> _DATASET RECORDS_:

────────────────

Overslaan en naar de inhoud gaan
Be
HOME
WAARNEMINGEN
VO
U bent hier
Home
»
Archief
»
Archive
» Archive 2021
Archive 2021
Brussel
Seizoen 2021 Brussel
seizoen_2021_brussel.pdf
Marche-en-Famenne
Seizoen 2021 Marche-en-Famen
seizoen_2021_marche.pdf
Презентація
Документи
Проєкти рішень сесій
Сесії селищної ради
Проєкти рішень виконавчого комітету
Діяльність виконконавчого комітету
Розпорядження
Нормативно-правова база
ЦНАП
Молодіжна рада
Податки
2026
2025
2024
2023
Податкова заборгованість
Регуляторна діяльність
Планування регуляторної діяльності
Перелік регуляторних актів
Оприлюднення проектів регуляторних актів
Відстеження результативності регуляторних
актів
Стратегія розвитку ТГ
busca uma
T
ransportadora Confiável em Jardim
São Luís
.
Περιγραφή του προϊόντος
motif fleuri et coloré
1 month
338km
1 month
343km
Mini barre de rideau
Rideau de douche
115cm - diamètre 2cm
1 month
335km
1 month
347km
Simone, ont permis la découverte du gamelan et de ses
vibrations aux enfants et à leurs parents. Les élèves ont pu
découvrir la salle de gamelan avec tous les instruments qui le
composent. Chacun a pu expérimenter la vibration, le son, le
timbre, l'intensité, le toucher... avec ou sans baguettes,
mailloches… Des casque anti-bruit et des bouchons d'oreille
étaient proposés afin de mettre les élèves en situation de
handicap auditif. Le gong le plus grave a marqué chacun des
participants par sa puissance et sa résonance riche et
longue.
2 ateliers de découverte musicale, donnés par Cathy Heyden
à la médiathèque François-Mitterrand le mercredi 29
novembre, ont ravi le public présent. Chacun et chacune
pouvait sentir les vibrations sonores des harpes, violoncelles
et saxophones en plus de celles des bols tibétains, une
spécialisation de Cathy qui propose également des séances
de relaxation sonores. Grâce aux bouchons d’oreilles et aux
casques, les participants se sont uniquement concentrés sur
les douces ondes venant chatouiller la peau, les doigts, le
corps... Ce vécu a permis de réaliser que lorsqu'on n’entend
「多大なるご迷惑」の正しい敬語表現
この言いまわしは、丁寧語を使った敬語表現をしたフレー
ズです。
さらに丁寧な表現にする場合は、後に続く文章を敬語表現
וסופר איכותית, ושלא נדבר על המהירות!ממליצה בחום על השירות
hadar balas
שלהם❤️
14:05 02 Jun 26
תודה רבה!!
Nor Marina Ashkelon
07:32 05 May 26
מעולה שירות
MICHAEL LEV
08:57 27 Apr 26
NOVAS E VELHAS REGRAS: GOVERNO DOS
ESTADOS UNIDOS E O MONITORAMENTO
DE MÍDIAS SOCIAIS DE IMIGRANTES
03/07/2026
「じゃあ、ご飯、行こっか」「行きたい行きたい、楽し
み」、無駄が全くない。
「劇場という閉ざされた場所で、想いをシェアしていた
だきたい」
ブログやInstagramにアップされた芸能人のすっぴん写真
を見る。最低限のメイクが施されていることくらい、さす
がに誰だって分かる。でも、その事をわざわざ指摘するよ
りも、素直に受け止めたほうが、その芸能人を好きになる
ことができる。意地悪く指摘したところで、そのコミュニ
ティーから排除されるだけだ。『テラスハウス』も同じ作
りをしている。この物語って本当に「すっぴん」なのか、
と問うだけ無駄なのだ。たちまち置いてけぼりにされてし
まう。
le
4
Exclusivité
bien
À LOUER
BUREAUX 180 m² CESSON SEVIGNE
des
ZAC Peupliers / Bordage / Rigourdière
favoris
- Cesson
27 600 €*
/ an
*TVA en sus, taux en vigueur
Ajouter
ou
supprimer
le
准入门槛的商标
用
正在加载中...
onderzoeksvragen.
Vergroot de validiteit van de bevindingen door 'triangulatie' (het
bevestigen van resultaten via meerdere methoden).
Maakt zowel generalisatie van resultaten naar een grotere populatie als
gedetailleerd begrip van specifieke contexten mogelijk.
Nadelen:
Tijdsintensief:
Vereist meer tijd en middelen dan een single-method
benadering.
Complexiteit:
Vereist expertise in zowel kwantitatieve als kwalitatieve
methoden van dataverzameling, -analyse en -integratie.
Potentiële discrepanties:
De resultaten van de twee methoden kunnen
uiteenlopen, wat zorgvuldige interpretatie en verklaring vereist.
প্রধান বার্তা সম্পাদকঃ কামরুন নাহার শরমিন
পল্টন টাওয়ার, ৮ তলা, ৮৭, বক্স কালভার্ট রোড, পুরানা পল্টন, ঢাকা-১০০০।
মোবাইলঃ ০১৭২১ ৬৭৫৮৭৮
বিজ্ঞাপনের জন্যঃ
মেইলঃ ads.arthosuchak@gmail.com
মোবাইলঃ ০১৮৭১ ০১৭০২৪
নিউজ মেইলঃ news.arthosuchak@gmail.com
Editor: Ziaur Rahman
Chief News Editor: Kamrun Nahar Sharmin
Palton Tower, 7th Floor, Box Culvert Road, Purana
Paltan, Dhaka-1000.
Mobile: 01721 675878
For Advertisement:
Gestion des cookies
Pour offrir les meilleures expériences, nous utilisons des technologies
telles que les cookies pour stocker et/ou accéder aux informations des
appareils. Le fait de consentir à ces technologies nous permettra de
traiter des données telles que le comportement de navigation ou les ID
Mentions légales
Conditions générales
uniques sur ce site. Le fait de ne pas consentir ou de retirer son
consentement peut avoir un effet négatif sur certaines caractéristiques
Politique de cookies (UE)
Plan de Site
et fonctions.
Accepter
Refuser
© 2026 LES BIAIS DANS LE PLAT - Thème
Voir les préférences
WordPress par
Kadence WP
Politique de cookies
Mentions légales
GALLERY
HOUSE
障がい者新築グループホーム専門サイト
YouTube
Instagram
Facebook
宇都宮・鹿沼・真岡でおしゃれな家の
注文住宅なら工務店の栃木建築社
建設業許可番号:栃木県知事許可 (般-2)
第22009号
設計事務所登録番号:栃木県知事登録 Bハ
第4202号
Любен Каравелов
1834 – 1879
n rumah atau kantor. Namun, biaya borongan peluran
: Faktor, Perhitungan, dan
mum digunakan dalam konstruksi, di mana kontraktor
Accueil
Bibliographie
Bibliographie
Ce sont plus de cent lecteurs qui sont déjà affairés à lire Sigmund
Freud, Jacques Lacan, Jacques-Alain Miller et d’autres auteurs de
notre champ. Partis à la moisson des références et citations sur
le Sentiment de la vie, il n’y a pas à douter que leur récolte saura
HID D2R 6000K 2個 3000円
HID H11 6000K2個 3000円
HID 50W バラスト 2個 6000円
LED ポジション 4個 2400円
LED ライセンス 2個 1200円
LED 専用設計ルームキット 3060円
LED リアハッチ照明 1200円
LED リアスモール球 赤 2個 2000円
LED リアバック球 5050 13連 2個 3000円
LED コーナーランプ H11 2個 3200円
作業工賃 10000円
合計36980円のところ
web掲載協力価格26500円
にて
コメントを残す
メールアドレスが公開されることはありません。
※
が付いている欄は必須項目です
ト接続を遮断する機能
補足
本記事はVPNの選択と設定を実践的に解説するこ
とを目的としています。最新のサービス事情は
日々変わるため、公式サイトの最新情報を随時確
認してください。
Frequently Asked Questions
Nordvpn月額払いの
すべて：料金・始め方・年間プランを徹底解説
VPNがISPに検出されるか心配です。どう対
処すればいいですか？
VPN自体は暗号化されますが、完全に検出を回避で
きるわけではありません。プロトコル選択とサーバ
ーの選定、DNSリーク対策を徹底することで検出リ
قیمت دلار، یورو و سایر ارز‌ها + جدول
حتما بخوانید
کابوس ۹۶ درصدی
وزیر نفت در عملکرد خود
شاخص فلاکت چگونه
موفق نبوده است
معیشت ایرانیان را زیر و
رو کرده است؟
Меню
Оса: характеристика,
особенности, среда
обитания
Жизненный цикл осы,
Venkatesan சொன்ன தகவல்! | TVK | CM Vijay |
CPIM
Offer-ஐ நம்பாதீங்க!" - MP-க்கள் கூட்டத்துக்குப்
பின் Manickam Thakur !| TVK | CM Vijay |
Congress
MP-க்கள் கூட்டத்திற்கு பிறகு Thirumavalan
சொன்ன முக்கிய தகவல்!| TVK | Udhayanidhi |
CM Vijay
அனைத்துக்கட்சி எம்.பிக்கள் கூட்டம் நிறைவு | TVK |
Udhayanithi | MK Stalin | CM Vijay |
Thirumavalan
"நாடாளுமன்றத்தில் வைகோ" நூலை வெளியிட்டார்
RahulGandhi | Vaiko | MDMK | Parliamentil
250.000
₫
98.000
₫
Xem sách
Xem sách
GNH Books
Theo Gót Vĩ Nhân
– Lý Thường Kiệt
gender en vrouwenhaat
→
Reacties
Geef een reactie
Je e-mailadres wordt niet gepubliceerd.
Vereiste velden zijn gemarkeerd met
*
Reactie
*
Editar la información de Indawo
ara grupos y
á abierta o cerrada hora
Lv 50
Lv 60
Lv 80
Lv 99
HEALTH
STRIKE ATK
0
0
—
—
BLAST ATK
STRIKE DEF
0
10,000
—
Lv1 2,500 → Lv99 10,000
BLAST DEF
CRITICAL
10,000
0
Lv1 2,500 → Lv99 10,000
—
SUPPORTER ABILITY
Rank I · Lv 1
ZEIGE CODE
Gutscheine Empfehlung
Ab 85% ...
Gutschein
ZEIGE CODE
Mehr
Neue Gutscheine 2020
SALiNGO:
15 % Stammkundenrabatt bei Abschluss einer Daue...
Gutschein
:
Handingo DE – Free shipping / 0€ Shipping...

────────────────

> _REQUIRED WORK_:
Give the exact lines, and only those, from the line containing "08:57 27 Apr 26" through the line containing "appareils. Le fait" in the entries above.

> _ANSWER SECTION_:
08:57 27 Apr 26
NOVAS E VELHAS REGRAS: GOVERNO DOS
ESTADOS UNIDOS E O MONITORAMENTO
DE MÍDIAS SOCIAIS DE IMIGRANTES
03/07/2026
「じゃあ、ご飯、行こっか」「行きたい行きたい、楽し
み」、無駄が全くない。
「劇場という閉ざされた場所で、想いをシェアしていた
だきたい」
ブログやInstagramにアップされた芸能人のすっぴん写真
を見る。最低限のメイクが施されていることくらい、さす
がに誰だって分かる。でも、その事をわざわざ指摘するよ
りも、素直に受け止めたほうが、その芸能人を好きになる
ことができる。意地悪く指摘したところで、そのコミュニ
ティーから排除されるだけだ。『テラスハウス』も同じ作
りをしている。この物語って本当に「すっぴん」なのか、
と問うだけ無駄なのだ。たちまち置いてけぼりにされてし
まう。
le
4
Exclusivité
bien
À LOUER
BUREAUX 180 m² CESSON SEVIGNE
des
ZAC Peupliers / Bordage / Rigourdière
favoris
- Cesson
27 600 €*
/ an
*TVA en sus, taux en vigueur
Ajouter
ou
supprimer
le
准入门槛的商标
用
正在加载中...
onderzoeksvragen.
Vergroot de validiteit van de bevindingen door 'triangulatie' (het
bevestigen van resultaten via meerdere methoden).
Maakt zowel generalisatie van resultaten naar een grotere populatie als
gedetailleerd begrip van specifieke contexten mogelijk.
Nadelen:
Tijdsintensief:
Vereist meer tijd en middelen dan een single-method
benadering.
Complexiteit:
Vereist expertise in zowel kwantitatieve als kwalitatieve
methoden van dataverzameling, -analyse en -integratie.
Potentiële discrepanties:
De resultaten van de twee methoden kunnen
uiteenlopen, wat zorgvuldige interpretatie en verklaring vereist.
প্রধান বার্তা সম্পাদকঃ কামরুন নাহার শরমিন
পল্টন টাওয়ার, ৮ তলা, ৮৭, বক্স কালভার্ট রোড, পুরানা পল্টন, ঢাকা-১০০০।
মোবাইলঃ ০১৭২১ ৬৭৫৮৭৮
বিজ্ঞাপনের জন্যঃ
মেইলঃ ads.arthosuchak@gmail.com
মোবাইলঃ ০১৮৭১ ০১৭০২৪
নিউজ মেইলঃ news.arthosuchak@gmail.com
Editor: Ziaur Rahman
Chief News Editor: Kamrun Nahar Sharmin
Palton Tower, 7th Floor, Box Culvert Road, Purana
Paltan, Dhaka-1000.
Mobile: 01721 675878
For Advertisement:
Gestion des cookies
Pour offrir les meilleures expériences, nous utilisons des technologies
telles que les cookies pour stocker et/ou accéder aux informations des
appareils. Le fait de consentir à ces technologies nous permettra de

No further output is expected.